A Blog by Jonathan Low

 

Jul 28, 2020

As Covid Spreads, So Do Urban Delivery Robot Startups

Cities are anxious to reduce human contact in order to halt the spread of the virus. This has given impetus to approvals for delivery robot tests in urban areas.

Originally tried as a novelty on college campuses, robotic startups now see access to the much larger and more profitable urban market as achievable in a much shorter time frame than they previously believed possible. JL

Marc Vartabedian reports in the Wall Street Journal:

As the coronavirus pandemic has shuttered campuses and left many in limbo about reopening this fall, robotics startups have accelerated efforts to expand in cities and neighborhoods as demand surges for delivery services. The pandemic has spurred progress in the last-mile delivery sector. Cities are eager to implement services that reduce human-to-human contact, and that helped fast-track expansion. “The college campus was the first step. We believe the largest market is in cities and communities.”
A handful of startups raised venture capital funding—and eyebrows from curious onlookers—as their semiautonomous, cooler-sized robots rolled onto college campuses and communities in recent years.
University campuses started out as prime locations to test this technology. But as the coronavirus pandemic has shuttered campuses and left many in limbo about reopening this fall, some robotics startups have accelerated efforts to expand in cities and neighborhoods as demand surges for delivery services.
For Kiwi Campus, whose robots have delivered roughly 100,000 food orders mostly on and around the University of California, Berkeley since the company was founded in 2017, the pandemic spurred efforts to shift its business, Chief Executive Felipe Chávez said.

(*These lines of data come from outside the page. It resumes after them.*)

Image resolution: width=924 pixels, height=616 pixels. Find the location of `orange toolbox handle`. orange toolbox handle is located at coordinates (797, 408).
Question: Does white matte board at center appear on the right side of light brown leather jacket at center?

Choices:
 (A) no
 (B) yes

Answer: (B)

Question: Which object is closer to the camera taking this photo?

Berkeley, Calif.-based Kiwi, which has raised $5 million in capital and is currently exploring fundraising options, this week began making deliveries with a fleet of 25 robots for roughly 120 businesses in San Jose, Calif., Mr. Chávez said.
Starship Technologies Inc., another rolling delivery robot startup, was forced to pause delivery operations at several campuses when the pandemic hit, Vice President of Marketing Henry Harris-Burland said. In response, San Francisco-based Starship expanded into 10 new cities or neighborhoods in the U.S. and U.K. and has tripled its fleet size.
The moves come as delivery robot startups face looming competition from deep-pocketed technology companies such as
Amazon.com
Inc.
and
Uber Technologies
Inc.
-owned Postmates Inc., which are testing similar technology.
Delivery robots use autonomous driving features that include laser-based sensors and cameras, and can be guided remotely by human operators.
Earlier this week, Amazon began delivering packages with its rolling robot in Atlanta and Franklin, Tenn., adding to its existing service in Washington state and Southern California. Postmates operates its own fleet of robots in Los Angeles.
Kiwi and Starship have made commercial deliveries in the U.S. and abroad. Starship says it has made roughly 500,000 deliveries, including at George Mason University and the town of Milton Keynes in the U.K.
Kiwi’s shift to expanding in cities and communities comes as many startups experiment with different business models in the quickly evolving on-demand sector. “The college campus was the first step. We believe the largest market is in cities and communities,” Mr. Chávez said.
Cities are eager to implement services that reduce human-to-human contact, and that helped Kiwi fast-track its expansion into San Jose, Mr. Chávez added.
The pandemic has spurred progress in the last-mile delivery sector, said Dmitry Grishin, a founding partner at Grishin Robotics, a venture firm that has invested in Starship.
“It’s now all down to the cities working with startups like Starship and Zipline in a push to shape legislation and rules of the road,” Mr. Grishin said, referring to Zipline International Inc., another drone delivery startup backed by his firm.
The pandemic has also hastened a shift in Kiwi’s business model. In January, Kiwi moved away from relying on a consumer-facing app and toward generating revenue from fixed-fee contracts, and in April the company agreed to partner with Colombian on-demand delivery startup Rappi.
Mr. Chávez said revenue from the Rappi deal alone roughly equals the revenue that Kiwi’s largest market, UC Berkeley, generates in a year. Kiwi operated a fleet of about 120 robots in and around the university, which this week said it would start the fall semester with all-virtual instruction.
As part of its recent launch in San Jose, Kiwi signed contracts with e-commerce platform
Shopify and online ordering and delivery management startups Ordermark Inc. and Zapiet.
Starship raised $40 million last summer with plans to expand to roughly 100 university campuses over the next two years, aiming to deploy up to 50 robots on each campus. Morpheus Ventures led the Series A round and Shasta Ventures, Matrix Partners, TDK Ventures and Qu Ventures participated in the deal. Starship has raised roughly $85 million since it was founded in 2014.
Starship plans to return to campuses and hopes to launch at a handful of new campuses this fall, Mr. Harris-Burland said.